Collected data entries
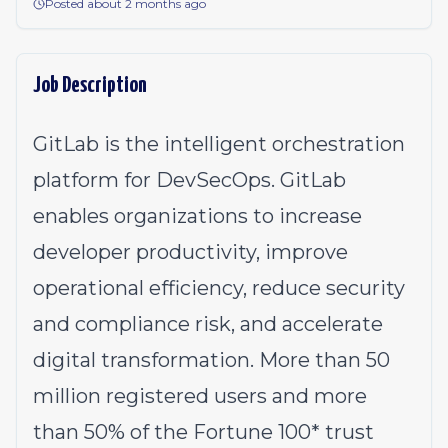
Posted about 2 months ago
Job Description
GitLab is the intelligent orchestration
platform for DevSecOps. GitLab
enables organizations to increase
developer productivity, improve
operational efficiency, reduce security
and compliance risk, and accelerate
digital transformation. More than 50
million registered users and more
than 50% of the Fortune 100* trust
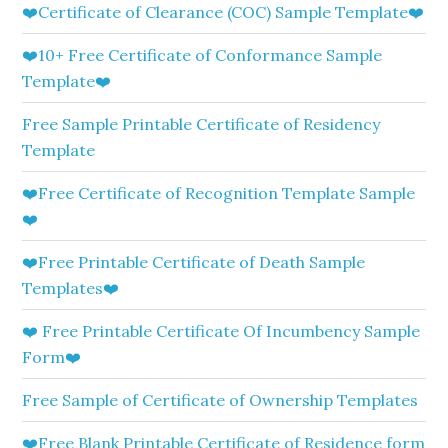
❤️Certificate of Clearance (COC) Sample Template❤️
❤️10+ Free Certificate of Conformance Sample
Template❤️
Free Sample Printable Certificate of Residency
Template
❤️Free Certificate of Recognition Template Sample
❤️
❤️Free Printable Certificate of Death Sample
Templates❤️
❤️ Free Printable Certificate Of Incumbency Sample
Form❤️
Free Sample of Certificate of Ownership Templates
❤️Free Blank Printable Certificate of Residence form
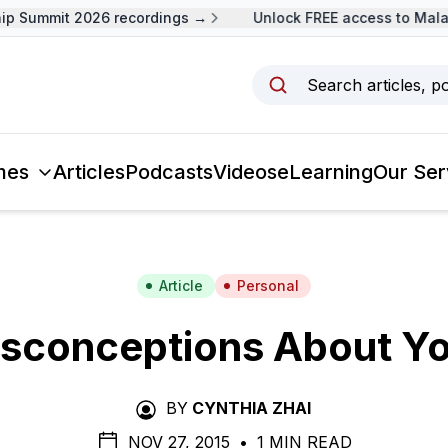
 Summit 2026 recordings →
Unlock FREE access to Malays
Search articles, p
mes
Articles
Podcasts
Videos
eLearning
Our Ser
Article
Personal
isconceptions About Yo
BY
CYNTHIA ZHAI
NOV 27, 2015
•
1 MIN READ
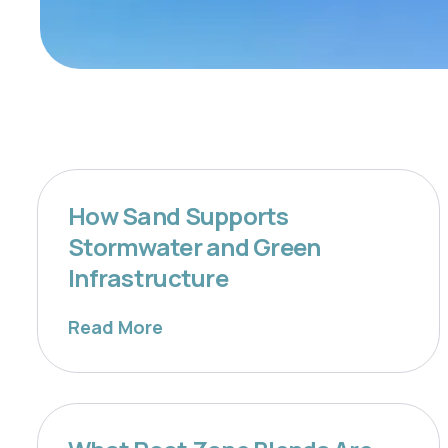
How Sand Supports
Stormwater and Green
Infrastructure
Read More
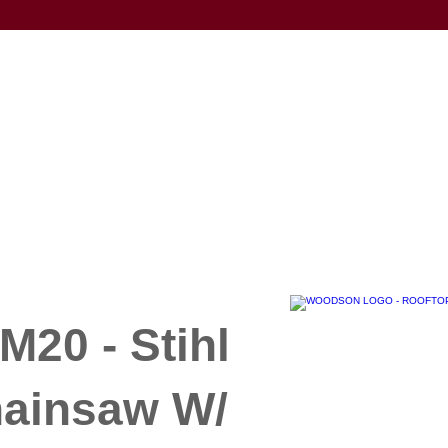
20 - Stihl
hainsaw W/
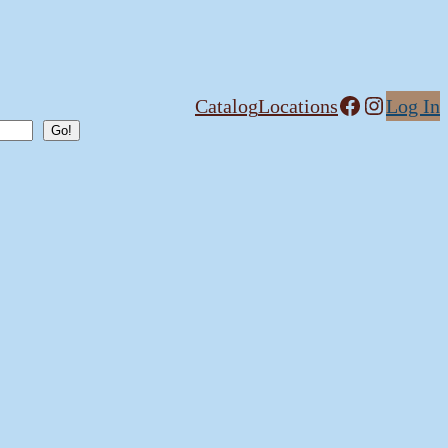
Facebook
Instagram
Catalog
Locations
Log In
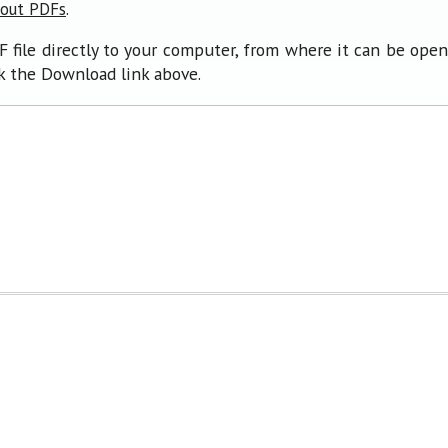
.
bout PDFs
F file directly to your computer, from where it can be ope
ck the Download link above.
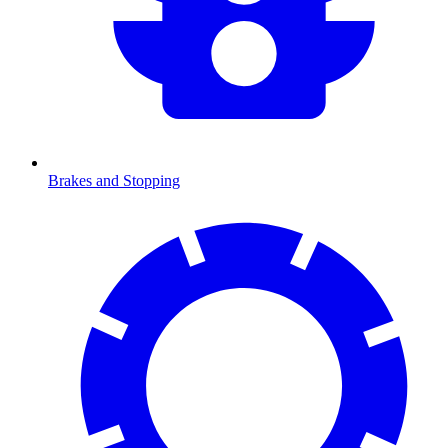
Brakes and Stopping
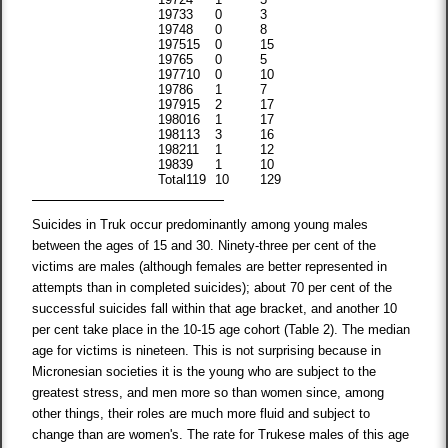
1973
3
0
3
1974
8
0
8
1975
15
0
15
1976
5
0
5
1977
10
0
10
1978
6
1
7
1979
15
2
17
1980
16
1
17
1981
13
3
16
1982
11
1
12
1983
9
1
10
Total
119
10
129
Suicides in Truk occur predominantly among young males
between the ages of 15 and 30. Ninety-three per cent of the
victims are males (although females are better represented in
attempts than in completed suicides); about 70 per cent of the
successful suicides fall within that age bracket, and another 10
per cent take place in the 10-15 age cohort (Table 2). The median
age for victims is nineteen. This is not surprising because in
Micronesian societies it is the young who are subject to the
greatest stress, and men more so than women since, among
other things, their roles are much more fluid and subject to
change than are women's. The rate for Trukese males of this age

— Task directions —
Return the records exactly. Don't carry the pictures over.

— Result —
Posted about 2 months ago
Job Description
GitLab is the intelligent orchestration
platform for DevSecOps. GitLab
enables organizations to increase
developer productivity, improve
operational efficiency, reduce security
and compliance risk, and accelerate
digital transformation. More than 50
million registered users and more
than 50% of the Fortune 100* trust
❤️Certificate of Clearance (COC) Sample Template❤️
❤️10+ Free Certificate of Conformance Sample
Template❤️
Free Sample Printable Certificate of Residency
Template
❤️Free Certificate of Recognition Template Sample
❤️
❤️Free Printable Certificate of Death Sample
Templates❤️
❤️ Free Printable Certificate Of Incumbency Sample
Form❤️
Free Sample of Certificate of Ownership Templates
❤️Free Blank Printable Certificate of Residence form
 Summit 2026 recordings →
Unlock FREE access to Malays
Search articles, p
mes
Articles
Podcasts
Videos
eLearning
Our Ser
Article
Personal
isconceptions About Yo
BY
CYNTHIA ZHAI
NOV 27, 2015
•
1 MIN READ
How Sand Supports
Stormwater and Green
Infrastructure
Read More
20 - Stihl
hainsaw W/
Facebook
Instagram
Catalog
Locations
Log In
.
bout PDFs
F file directly to your computer, from where it can be ope
ck the Download link above.
Brakes and Stopping
1973
3
0
3
1974
8
0
8
1975
15
0
15
1976
5
0
5
1977
10
0
10
1978
6
1
7
1979
15
2
17
1980
16
1
17
1981
13
3
16
1982
11
1
12
1983
9
1
10
Total
119
10
129
Suicides in Truk occur predominantly among young males
between the ages of 15 and 30. Ninety-three per cent of the
victims are males (although females are better represented in
attempts than in completed suicides); about 70 per cent of the
successful suicides fall within that age bracket, and another 10
per cent take place in the 10-15 age cohort (Table 2). The median
age for victims is nineteen. This is not surprising because in
Micronesian societies it is the young who are subject to the
greatest stress, and men more so than women since, among
other things, their roles are much more fluid and subject to
change than are women's. The rate for Trukese males of this age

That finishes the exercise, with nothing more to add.